4.4Reducing regional variation

It is important to appreciate parent voices represented in this evaluation are the experiences of parents who had support of ABI professionals, yet RtE was still challenging in most cases. The authors recognise that in some parts of the UK, there would be no neuropsychology/neurorehabilitation team or BIS/NOONS to offer support, and it is likely the RtE process would be additionally stressful and challenging for families. The recent work of N-ABLES attempts to begin addressing this inequity with the production of best practice guidance, ABI RETURN, which informs educators and families about how best to help. ABI RETURN addresses many of the key principles highlighted by this evaluation, outlining nine key ways to support RtE, centered around communication and training, planning and preparation, flexible and dynamic responses within the system, CYP and family-centred working, and participation and inclusion (see Fig. 4) (UKABIF, 2021).

Fig. 4

N-ABLES ABI RETURN Best Practice Guidance.

N-ABLES ABI RETURN Best Practice Guidance.

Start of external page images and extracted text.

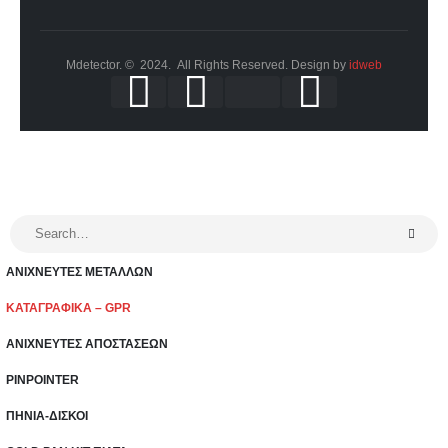
Mdetector. © 2024. All Rights Reserved. Design by
idweb
ΑΝΙΧΝΕΥΤΕΣ ΜΕΤΑΛΛΩΝ
ΚΑΤΑΓΡΑΦΙΚΑ – GPR
ΑΝΙΧΝΕΥΤΕΣ ΑΠΟΣΤΑΣΕΩΝ
PINPOINTER
ΠΗΝΙΑ-ΔΙΣΚΟΙ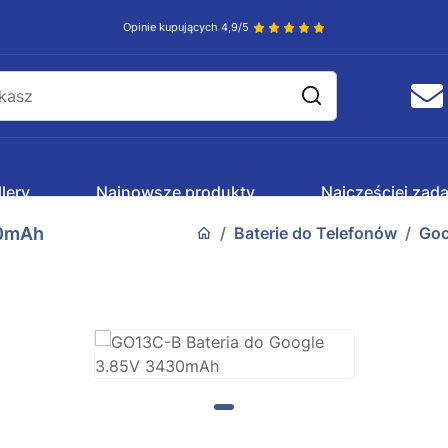
Opinie kupujących 4,9/5
lery
Najnowsze produkty
Najczęściej zad
30mAh
Baterie do Telefonów
Goo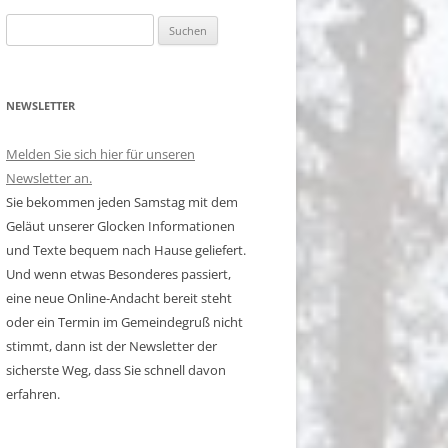
Suchen
nach:
NEWSLETTER
Melden Sie sich hier für unseren
Newsletter an.
Sie bekommen jeden Samstag mit dem
Geläut unserer Glocken Informationen
und Texte bequem nach Hause geliefert.
Und wenn etwas Besonderes passiert,
eine neue Online-Andacht bereit steht
oder ein Termin im Gemeindegruß nicht
stimmt, dann ist der Newsletter der
sicherste Weg, dass Sie schnell davon
erfahren.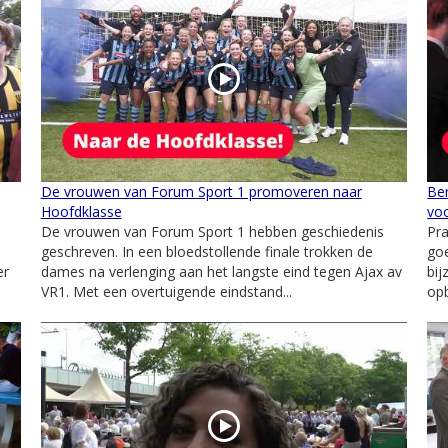
De vrouwen van Forum Sport 1 promoveren naar
Ben
Hoofdklasse
voo
De vrouwen van Forum Sport 1 hebben geschiedenis
Pra
geschreven. In een bloedstollende finale trokken de
goe
er
dames na verlenging aan het langste eind tegen Ajax av
bij
VR1. Met een overtuigende eindstand...
opb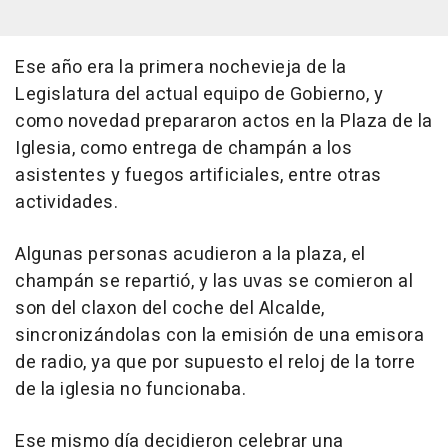
Ese año era la primera nochevieja de la
Legislatura del actual equipo de Gobierno, y
como novedad prepararon actos en la Plaza de la
Iglesia, como entrega de champán a los
asistentes y fuegos artificiales, entre otras
actividades.
Algunas personas acudieron a la plaza, el
champán se repartió, y las uvas se comieron al
son del claxon del coche del Alcalde,
sincronizándolas con la emisión de una emisora
de radio, ya que por supuesto el reloj de la torre
de la iglesia no funcionaba.
Ese mismo día decidieron celebrar una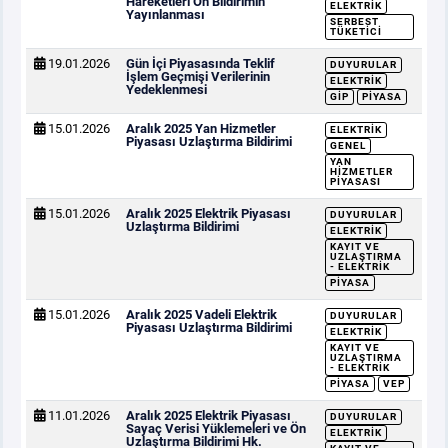
Hareketleri Ön Bildirimin
ELEKTRIK
Yayınlanması
SERBEST
TÜKETICI
19.01.2026
Gün İçi Piyasasında Teklif
DUYURULAR
İşlem Geçmişi Verilerinin
ELEKTRIK
Yedeklenmesi
GİP
PIYASA
15.01.2026
Aralık 2025 Yan Hizmetler
ELEKTRIK
Piyasası Uzlaştırma Bildirimi
GENEL
YAN
HIZMETLER
PIYASASI
15.01.2026
Aralık 2025 Elektrik Piyasası
DUYURULAR
Uzlaştırma Bildirimi
ELEKTRIK
KAYIT VE
UZLAŞTIRMA
- ELEKTRIK
PIYASA
15.01.2026
Aralık 2025 Vadeli Elektrik
DUYURULAR
Piyasası Uzlaştırma Bildirimi
ELEKTRIK
KAYIT VE
UZLAŞTIRMA
- ELEKTRIK
PIYASA
VEP
11.01.2026
Aralık 2025 Elektrik Piyasası
DUYURULAR
Sayaç Verisi Yüklemeleri ve Ön
ELEKTRIK
Uzlaştırma Bildirimi Hk.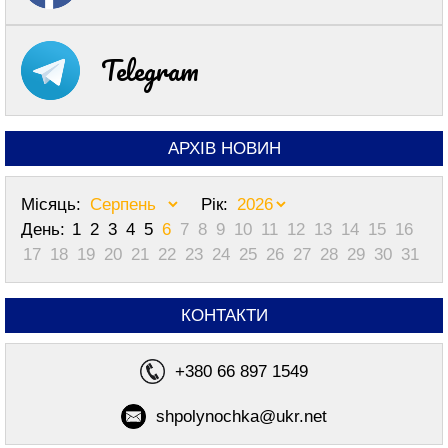
Telegram
АРХІВ НОВИН
Місяць:
Рік:
День:
1
2
3
4
5
6
7
8
9
10
11
12
13
14
15
16
17
18
19
20
21
22
23
24
25
26
27
28
29
30
31
КОНТАКТИ
+380 66 897 1549
shpolynochka@ukr.net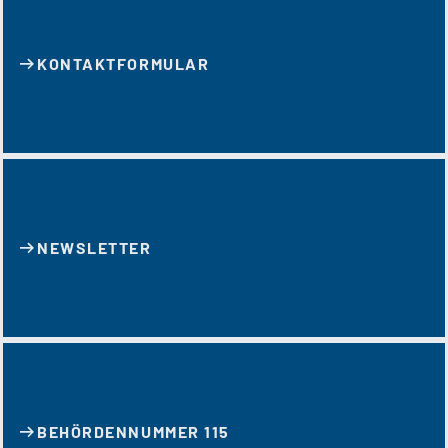
KONTAKT­FORMULAR
NEWSLETTER
BEHÖRDENNUMMER 115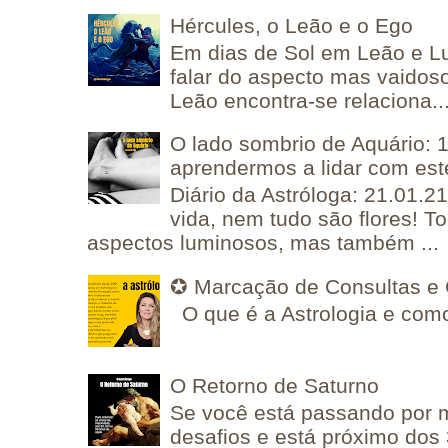
Hércules, o Leão e o Ego
Em dias de Sol em Leão e L
falar do aspecto mas vaidos
Leão encontra-se relaciona..
O lado sombrio de Aquário: 1
aprendermos a lidar com est
Diário da Astróloga: 21.01.2
vida, nem tudo são flores! T
aspectos luminosos, mas também ...
✪ Marcação de Consultas e 
O que é a Astrologia e como
O Retorno de Saturno
Se você está passando por
desafios e está próximo dos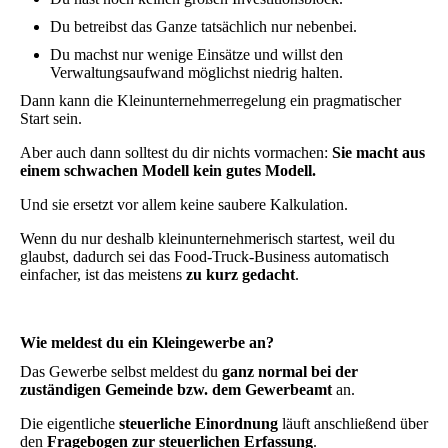
Du betreibst das Ganze tatsächlich nur nebenbei.
Du machst nur wenige Einsätze und willst den
Verwaltungsaufwand möglichst niedrig halten.
Dann kann die Kleinunternehmerregelung ein pragmatischer
Start sein.
Aber auch dann solltest du dir nichts vormachen:
Sie macht aus
einem schwachen Modell kein gutes Modell.
Und sie ersetzt vor allem keine saubere Kalkulation.
Wenn du nur deshalb kleinunternehmerisch startest, weil du
glaubst, dadurch sei das Food-Truck-Business automatisch
einfacher, ist das meistens
zu kurz gedacht
.
Wie meldest du ein Kleingewerbe an?
Das Gewerbe selbst meldest du
ganz normal bei der
zuständigen Gemeinde bzw. dem Gewerbeamt
an.
Die eigentliche
steuerliche Einordnung
läuft anschließend über
den
Fragebogen zur steuerlichen Erfassung
.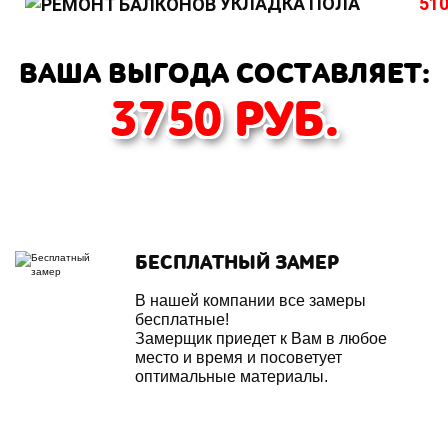
УКЛАДКА ПОЛА
510
ВАША ВЫГОДА СОСТАВЛЯЕТ:
3750
РУБ.
БЕСПЛАТНЫЙ ЗАМЕР
В нашей компании все замеры
бесплатные!
Замерщик приедет к Вам в любое
место и время и посоветует
оптимальные материалы.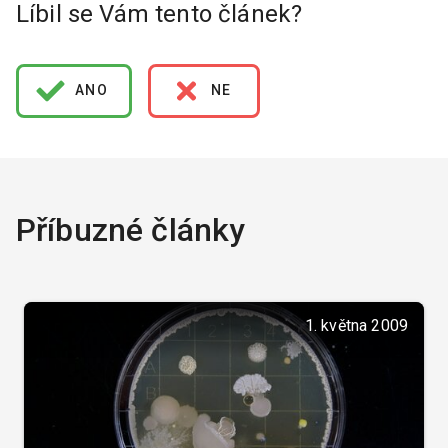
Líbil se Vám tento článek?
ANO
NE
Příbuzné články
1. května 2009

4.5Strengths, limitations and future research directions

Strengths of this service evaluation include championing the voice of parents with lived experience, within one regional system in the UK. This is helpful for service improvement within the specific system, and for wider learning about the key themes and gaps acknowledged. Limitations of this approach, however, mean that it is representative of this one area only and some findings may not be applicable to all UK contexts, or further afield. Research to explore experiences across other parts of the UK, with and without specific ABI RtE support, would be beneficial to ensure comprehensive understanding of needs and identify good practice more widely. Future research might also explore how hospital or neurorehabilitation teams might best equip families for knowing their rights and advocating within the education system. Research should also be broadened to explore the experience of teachers and education teams and their interaction with RtE pathways. The voice of CYP should also be sought to understand their experiences and understand what is important to them as they RtE after ABI. Next steps would be to investigate how support continues throughout a CYP’s educational career once initial RtE has been completed, the role of neurorehabilitation professionals across hospital and community contexts in supporting this, and the effectiveness of structured pathways in supporting RtE.

5Conclusions

This service evaluation set out to learn from the perspective of parents with lived experience of supporting their CYP’s RtE after ABI. Their comments and insights have highlighted areas of good practice, and deepened understanding of aspects of RtE which are important for health and educational professionals to improve, including communication, network support and awareness of ABI across these, and consideration of parental confidence and wellbeing. Despite better understanding of these issues and positive progress regarding best practice guidance, there remains a challenge as to how to disseminate best practice on a broader, national level to ensure appropriate and timely RtE support for CYP after ABI. Ideally, dissemination and delivery supported on a multisystem level by the UK government, DfE, and local health, education, and social care partnerships would ensure schools are trained and aware of their roles in RtE after ABI. In the longer-term, this evaluation also makes it clear that consistent, well-defined, child- and family-centered pathways for RtE are needed, with involvement and investment from both health and education.

Declaration of interest

The authors have no competing interests to declare.

Funding

The authors report no funding.

Acknowledgments

The authors would like to thank the parents who gave their time to share insights and views on the return to education process.

Ethical considerations

This study, as a service evaluation, was exempt from NHS Ethical Board approval. It was approved by the NHS Trust as a service evaluation.